Focal Passage: Judges 2:11-19
Trivia Question: What do Pharaoh, Korah and Jonah share in common? Answer: They all rebelled against God.
There are many cycles in life, and the cycle of obedience to disobedience to punishment to repentance leading back to obedience is one of them. It was a common cycle experienced by biblical characters and the nation of Israel. Following the death of Joshua, God “raised up” judges to govern and counsel. These men, and one woman, did not inherit judgeship. Neither were they elected by the people.
They were specifically chosen by God. Further, judges were not career politicians. They were ordinary people with varying degrees of leadership skills that God could and would use. They also seemed to serve regionally, rather than nationally.
The problem wasn’t, for the most part, the judges. The problem was the people.

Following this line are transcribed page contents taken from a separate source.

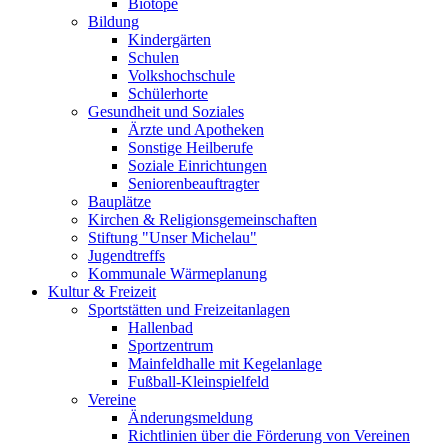
Biotope
Bildung
Kindergärten
Schulen
Volkshochschule
Schülerhorte
Gesundheit und Soziales
Ärzte und Apotheken
Sonstige Heilberufe
Soziale Einrichtungen
Seniorenbeauftragter
Bauplätze
Kirchen & Religionsgemeinschaften
Stiftung "Unser Michelau"
Jugendtreffs
Kommunale Wärmeplanung
Kultur & Freizeit
Sportstätten und Freizeitanlagen
Hallenbad
Sportzentrum
Mainfeldhalle mit Kegelanlage
Fußball-Kleinspielfeld
Vereine
Änderungsmeldung
Richtlinien über die Förderung von Vereinen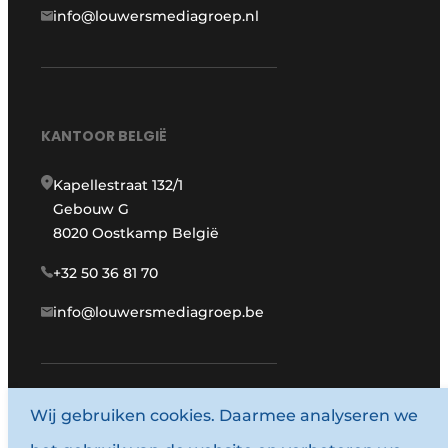
info@louwersmediagroep.nl
KANTOOR BELGIË
Kapellestraat 132/1
Gebouw G
8020 Oostkamp België
+32 50 36 81 70
info@louwersmediagroep.be
Wij gebruiken cookies. Daarmee analyseren we
www.louwersmediagroep.com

Whenever they disobeyed God and His appointed judge, bad things happened. It was the classic case of action and reaction, cause and effect. The rebellion is seen in verses 12-13, where a significant number of Israelites “went after” and “bowed down” to the Baals and Ashtoreths, abandoning God. God’s reaction is evidenced in verses 14-15, where God’s “anger burned” and He “handed over” and “sold them” and “brought disaster” upon the rebels.
Rebellion and its ensuing cycle is not limited to bad people. Israel as a nation rose and fell many times, and sometimes when she fell hard enough, she would repent and experience restoration (cf. 18b). God chose judges, but God was the ultimate Judge. God never approved of rebellion’s cycle; it caused Him much angst. He would have preferred that His people always behave obediently and righteously.
Pharaoh’s rebellion led to the first “million man march,” right out of Egypt. Korah’s rebellion led to an earthquake of deadly proportions. Jonah’s rebellion led to three days in the belly of the great fish. And of the three, only Jonah was open to repentance and restoration. The cycle of rebellion is to be avoided like the plague.